Book Religion and the American Civil War

Download or read book Religion and the American Civil War written by Randall M. Miller and published by Oxford University Press, USA. This book was released on 1998 with total page 442 pages. Available in PDF, EPUB and Kindle. Book excerpt: "The authors show that religion, understood in its broadest context as a culture and community of faith, was found wherever the war was found: in the armies and the hospitals; on the plantations and in the households; among all conditions of men and women, white and black."--Cover.

Book The Civil War as a Theological Crisis

Download or read book The Civil War as a Theological Crisis written by Mark A. Noll and published by Univ of North Carolina Press. This book was released on 2006 with total page 212 pages. Available in PDF, EPUB and Kindle. Book excerpt: Although Christian believers agreed that the Bible was authoritative and that it should be interpreted through commonsense principles, there was rampant disagreement about what Scripture taught about slavery. This book tells how most Americans were radically divided in their interpretations of what God was doing in and through the Civil War.

Book From Slave to Separate but Equal

Download or read book From Slave to Separate but Equal written by Paul Kalra and published by Antenna Publishing Co. This book was released on with total page 259 pages. Available in PDF, EPUB and Kindle.

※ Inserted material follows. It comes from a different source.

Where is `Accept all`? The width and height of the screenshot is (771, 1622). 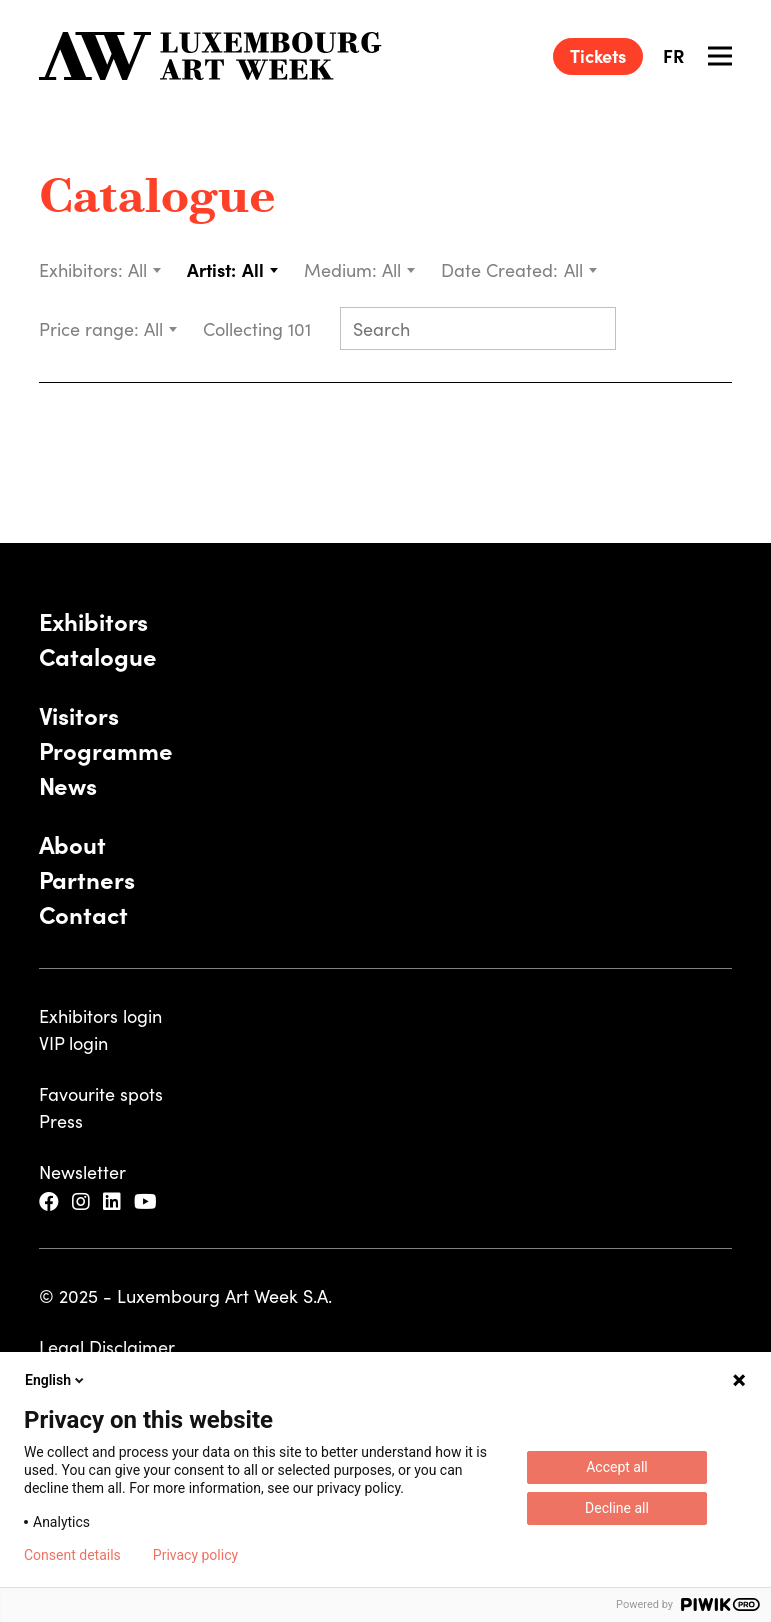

Book excerpt: From Slave to Separate but Equal: The Constitution, Slave Capitalism, Human Rights & Civil War Reckoning is a secret history of the United States, not taught in schools, about Economic, Social and Political effects of Protestant slavery. included in the Constitution, denying citizenship to Blacks resulting in a Civil War reckoning with a million casualties. From Slave to Separate but Equal challenges the assumption that the Civil War was fought to end black slavery. Author Paul Kalra presents a convincing argument that by far the bloodiest war the U.S. has waged could have been avoided had slaveholders adopted the Catholic slave code, which recognized the humanity of slaves. By adopting the Protestant slave code and framing it into an undemocratic Constitution, slaveholders created distinct slaveholder and non-slaveholder classes, and denied Blacks citizenship. This inevitably led to economic and political dilemmas that became insurmountable once immigrants flooded the slave-free North and Lincoln was elected President.

Book From Slave to Untouchable

Download or read book From Slave to Untouchable written by Paul Kalra and published by Antenna Publishing Co. This book was released on 2011 with total page 303 pages. Available in PDF, EPUB and Kindle. Book excerpt: From Slave to Untouchable: Lincoln's Solution challenges the assumption that the Civil War was fought to end black slavery. Author Paul Kalra presents a convincing argument that by far the bloodiest war the U.S. has waged could have been avoided had slaveholders adopted the Catholic slave code, which recognized the humanity of slaves. By adopting the Protestant slave code and framing it into an undemocratic Constitution, slaveholders created distinct slaveholder and non-slaveholder classes, and denied blacks citizenship. This inevitably led to economic and political dilemmas that became insurmountable once immigrants flooded the slave-free North and Lincoln was elected President.